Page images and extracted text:
Content starts

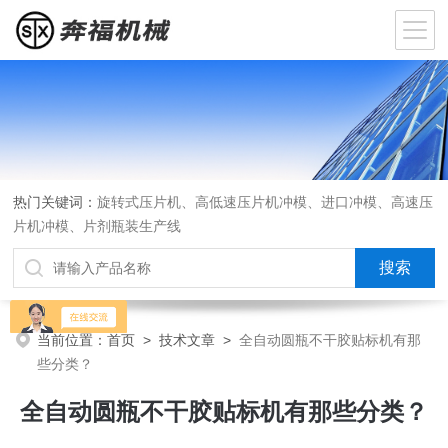
热门关键词：
旋转式压片机、高低速压片机冲模、进口冲模、高速压
片机冲模、片剂瓶装生产线
当前位置：
首页
>
技术文章
>
全自动圆瓶不干胶贴标机有那
些分类？
全自动圆瓶不干胶贴标机有那些分类？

Content ends

PROBLEM:
If an entry contains an image, print the rest of that entry exactly and leave the image out.

TASK SOLUTION:
热门关键词：
旋转式压片机、高低速压片机冲模、进口冲模、高速压
片机冲模、片剂瓶装生产线
当前位置：
首页
>
技术文章
>
全自动圆瓶不干胶贴标机有那
些分类？
全自动圆瓶不干胶贴标机有那些分类？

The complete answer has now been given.